The study was conducted in a large high school in suburban southern California. Enrollment was 2514 students.

Study sample

Of the 555 ninth-grade students who participated, 54% were female, 46% male, 68% were eligible for free or reduced price lunch, 17% were eligible for free or reduced price lunch, 17% were ELL students, 52% Caucasian, 37% Hispanic, and 11% were African American, Asian, American Indian, or mixed race.

Intervention Group

Building Assets Reducing Risks (BARR) is a model that assists students in the transition to ninth grade using eight school-wide and individual strategies. These strategies are: providing repeated professional development that focuses on how student-teacher relationships can help student achievement, creating student cohorts who take core courses together, encouraging families to participate in their student's learning, using BARR's I-Time Curriculum, holding regular meetings of cohort teacher teams, conducting risk-review meetings to target support to persistently low-performing students, focusing on the student as a whole (i.e., not just academically, but also students' social, emotional, and physical needs), and ongoing supportive administrator engagement. The I-Team Curriculum entailed a weekly 30-minute lesson focusing on social/emotional issues for adolescent students.

Comparison Group

The non-BARR group was described as "business as usual". Teachers did not receive the repeated professional development or support and likely taught as they had in the past.

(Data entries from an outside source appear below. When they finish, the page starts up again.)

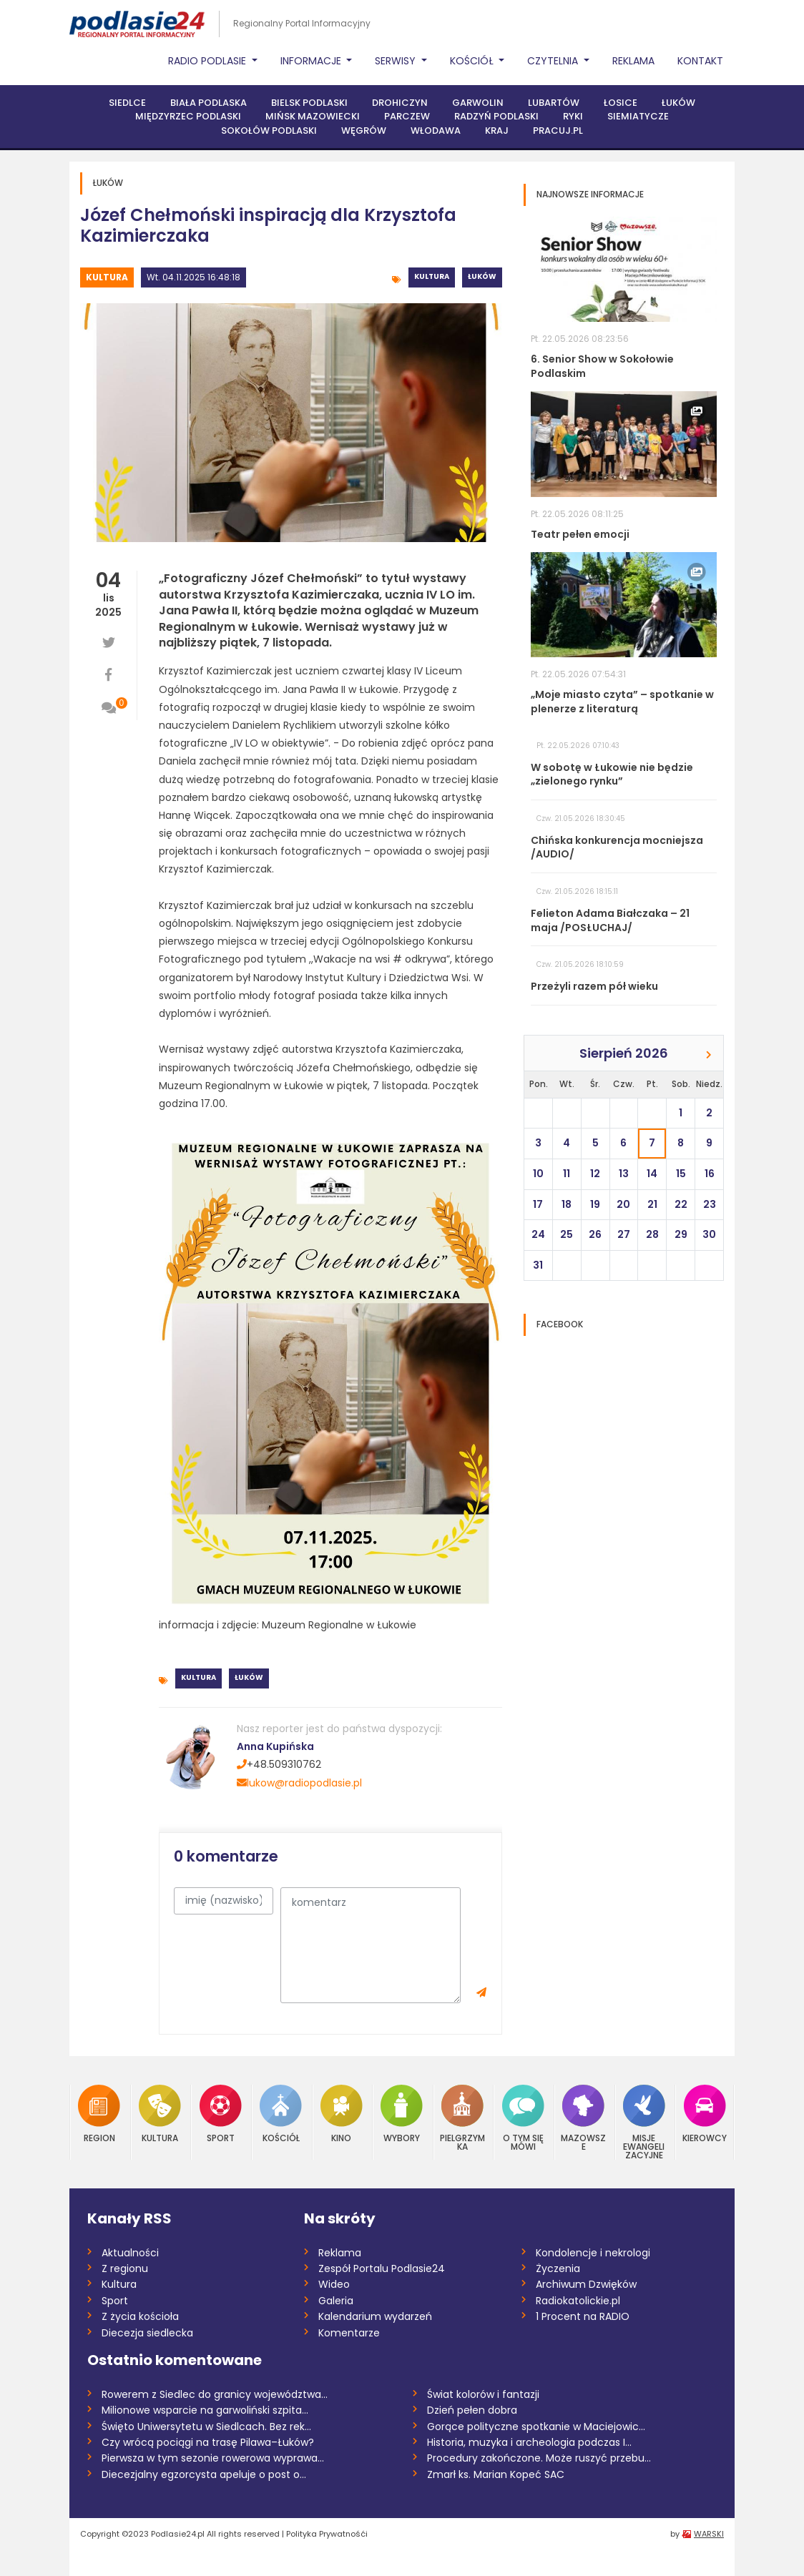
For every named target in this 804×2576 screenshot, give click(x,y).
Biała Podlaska (208, 102)
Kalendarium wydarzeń (375, 2316)
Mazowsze (583, 2118)
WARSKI (709, 2534)
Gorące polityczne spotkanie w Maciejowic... (536, 2426)
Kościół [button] (473, 61)
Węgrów (363, 130)
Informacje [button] (312, 61)
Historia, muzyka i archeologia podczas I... (529, 2442)
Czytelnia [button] (554, 61)
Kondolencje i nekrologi (593, 2253)
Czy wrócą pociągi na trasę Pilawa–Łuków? (208, 2442)
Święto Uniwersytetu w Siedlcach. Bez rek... (206, 2426)
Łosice (620, 102)
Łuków (678, 102)
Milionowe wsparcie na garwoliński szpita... (205, 2410)
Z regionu (125, 2268)
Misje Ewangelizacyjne (644, 2122)
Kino (341, 2114)
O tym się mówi (523, 2118)
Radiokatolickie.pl (578, 2301)
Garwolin (478, 102)
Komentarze (349, 2333)
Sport (221, 2114)
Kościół (281, 2114)
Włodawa (436, 130)
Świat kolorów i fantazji (483, 2394)
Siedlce (127, 102)
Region (99, 2114)
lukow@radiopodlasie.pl (299, 1783)
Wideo (334, 2284)
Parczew (407, 116)
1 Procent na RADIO (582, 2316)
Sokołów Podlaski (269, 130)
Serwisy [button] (396, 61)
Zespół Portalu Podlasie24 (381, 2268)
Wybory (402, 2114)
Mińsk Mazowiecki (312, 116)
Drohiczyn (400, 102)
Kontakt (700, 61)
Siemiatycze (638, 116)
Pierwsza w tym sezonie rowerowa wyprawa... (213, 2458)
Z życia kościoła (140, 2316)
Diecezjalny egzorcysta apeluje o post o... (204, 2474)
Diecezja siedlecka (147, 2333)
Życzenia (558, 2268)
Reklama (633, 61)
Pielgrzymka (462, 2118)
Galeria (335, 2301)
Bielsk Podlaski (309, 102)
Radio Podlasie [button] (208, 61)
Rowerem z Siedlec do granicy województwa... (215, 2394)
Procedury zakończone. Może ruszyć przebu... (539, 2458)
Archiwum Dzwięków (586, 2284)
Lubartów (553, 102)
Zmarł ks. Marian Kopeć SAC (495, 2474)
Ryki (573, 116)
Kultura (107, 277)
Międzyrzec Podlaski (188, 116)
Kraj (497, 130)
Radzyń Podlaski (496, 116)
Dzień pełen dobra (472, 2410)
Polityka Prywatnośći (327, 2534)
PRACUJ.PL (558, 130)
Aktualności (130, 2253)
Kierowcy (704, 2114)
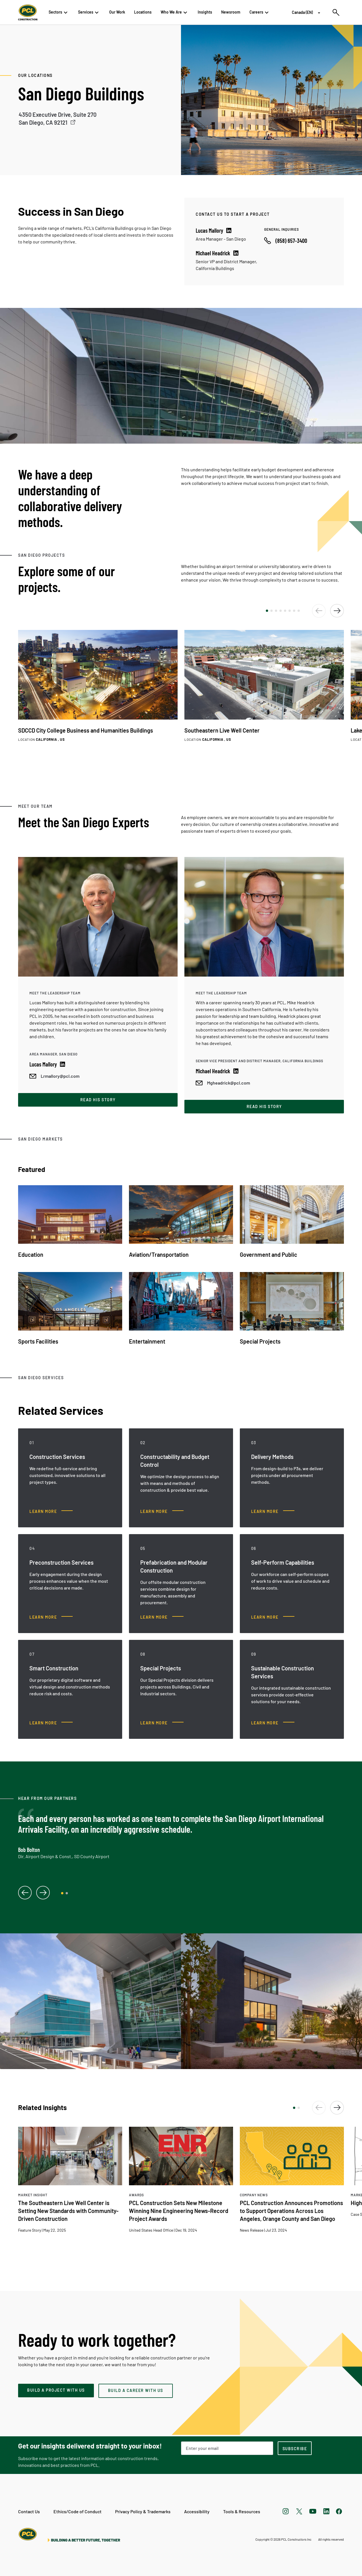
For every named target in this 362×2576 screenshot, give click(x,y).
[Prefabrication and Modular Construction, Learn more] (162, 1617)
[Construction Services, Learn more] (51, 1511)
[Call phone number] (285, 241)
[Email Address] (227, 2448)
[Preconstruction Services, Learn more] (51, 1617)
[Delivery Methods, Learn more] (273, 1511)
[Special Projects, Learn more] (162, 1723)
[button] (267, 611)
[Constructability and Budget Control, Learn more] (162, 1511)
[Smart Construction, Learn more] (51, 1723)
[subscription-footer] (295, 2448)
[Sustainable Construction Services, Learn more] (273, 1723)
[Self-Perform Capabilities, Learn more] (273, 1617)
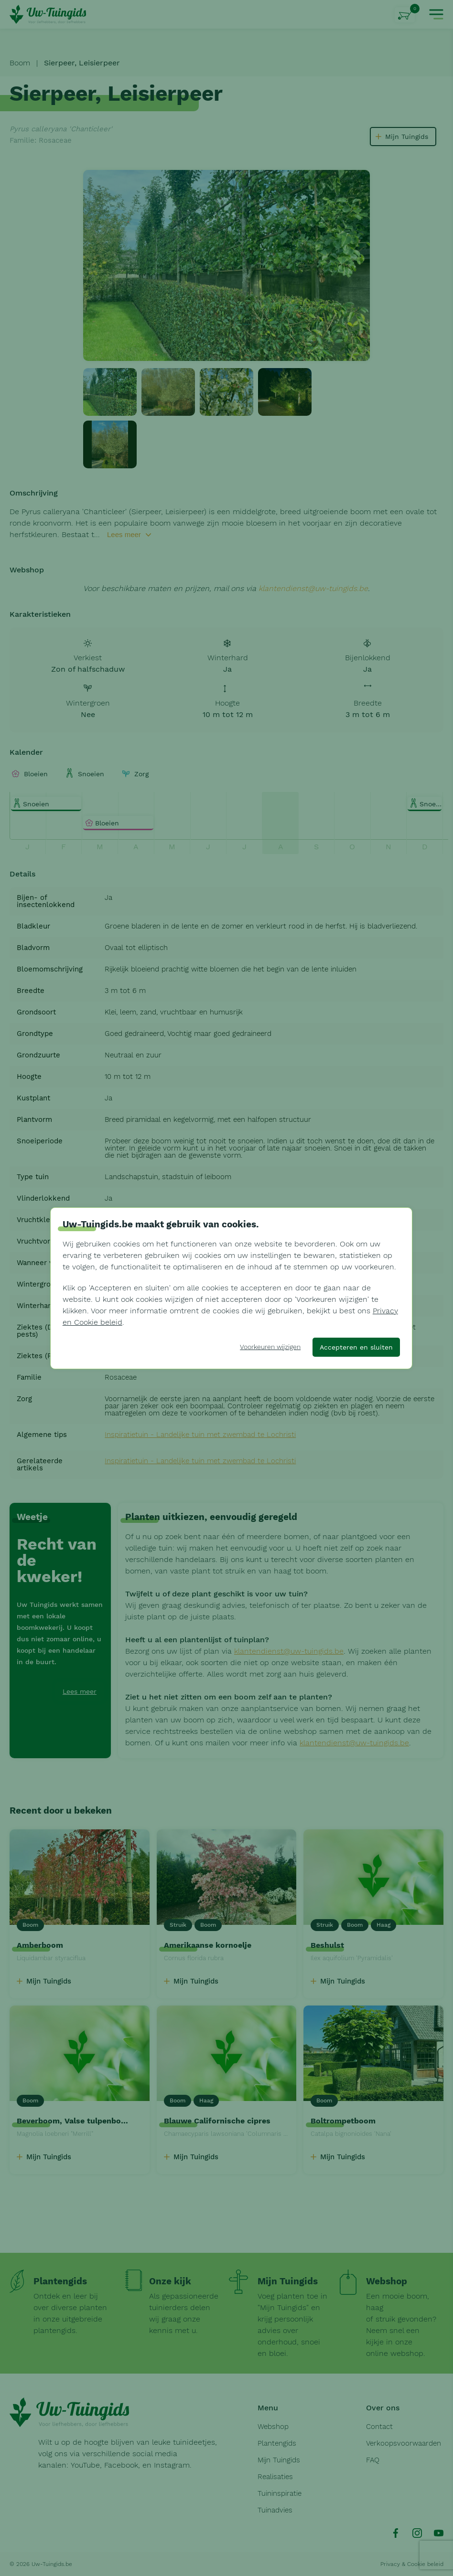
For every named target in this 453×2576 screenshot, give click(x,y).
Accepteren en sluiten (356, 1347)
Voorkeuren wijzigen (270, 1347)
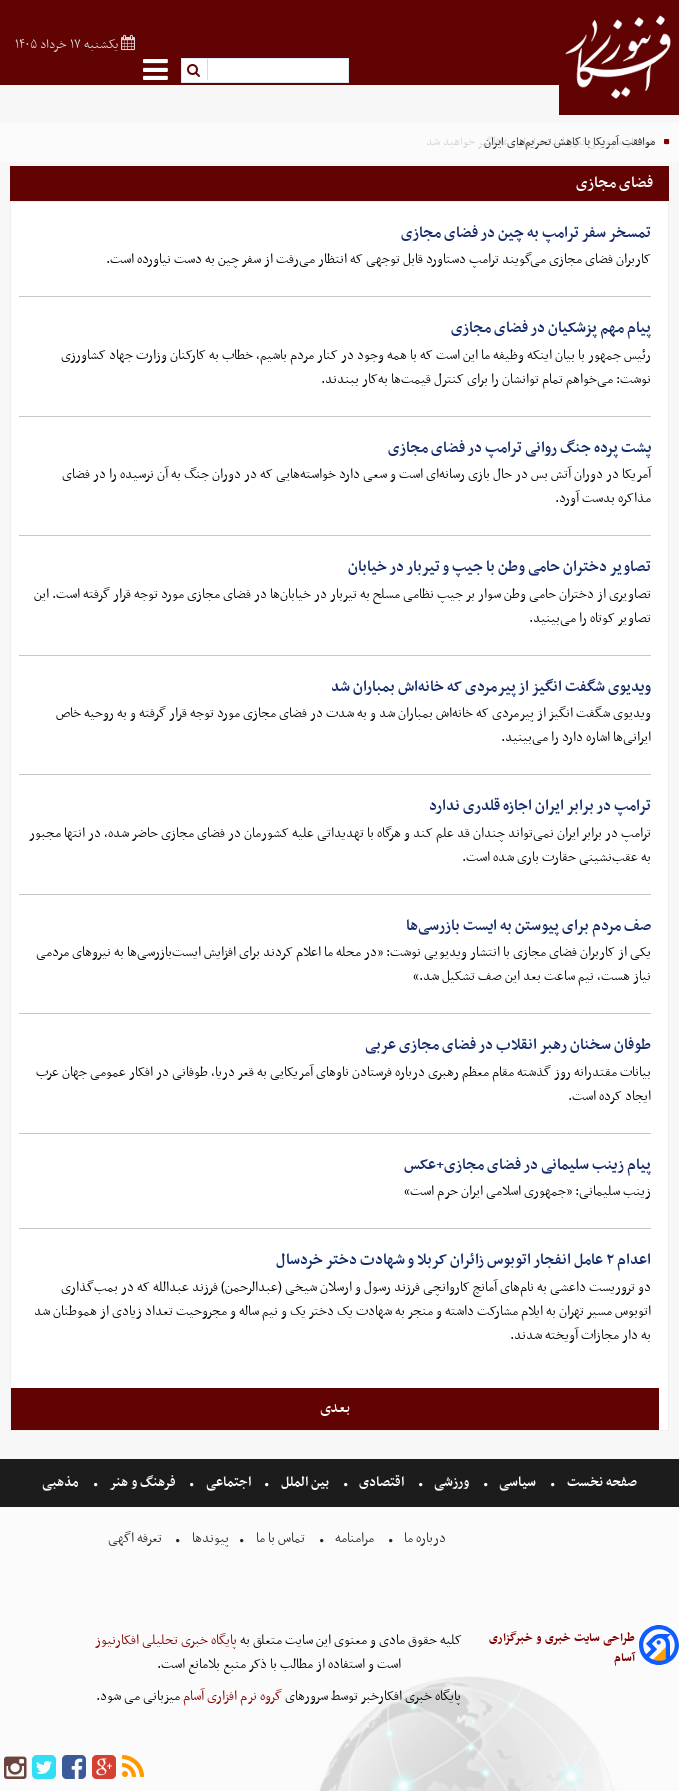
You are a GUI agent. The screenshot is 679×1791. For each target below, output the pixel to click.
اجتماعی (228, 1482)
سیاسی (517, 1482)
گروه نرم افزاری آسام (231, 1696)
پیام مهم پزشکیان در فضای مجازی (551, 328)
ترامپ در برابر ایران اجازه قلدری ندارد (540, 806)
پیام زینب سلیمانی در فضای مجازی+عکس (527, 1165)
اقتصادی (381, 1482)
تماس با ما (280, 1538)
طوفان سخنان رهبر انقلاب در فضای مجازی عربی (508, 1045)
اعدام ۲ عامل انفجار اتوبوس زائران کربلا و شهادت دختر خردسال (463, 1260)
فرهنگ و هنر (143, 1482)
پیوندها (209, 1538)
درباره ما (425, 1538)
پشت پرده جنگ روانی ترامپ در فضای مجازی (519, 448)
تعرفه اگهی (136, 1538)
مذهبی (62, 1482)
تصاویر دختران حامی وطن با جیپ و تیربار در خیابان (499, 567)
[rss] (133, 1768)
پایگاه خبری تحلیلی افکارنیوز (166, 1640)
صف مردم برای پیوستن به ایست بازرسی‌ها (528, 926)
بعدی (335, 1408)
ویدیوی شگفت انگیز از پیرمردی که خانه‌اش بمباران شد (491, 687)
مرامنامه (354, 1538)
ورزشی (451, 1482)
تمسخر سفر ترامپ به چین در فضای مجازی (526, 233)
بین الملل (305, 1482)
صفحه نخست (600, 1482)
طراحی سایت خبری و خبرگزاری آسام (562, 1648)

Support for implementation

Once a site coordinator was chosen as an intermediary between the participating teachers and principal, teachers and administrators received two days of training on BARR theory and principles. A technical assistance provider called the BARR coordinator at least every week while the project director ran monthly professional Professional Learning Community conference calls with coordinators and administrators.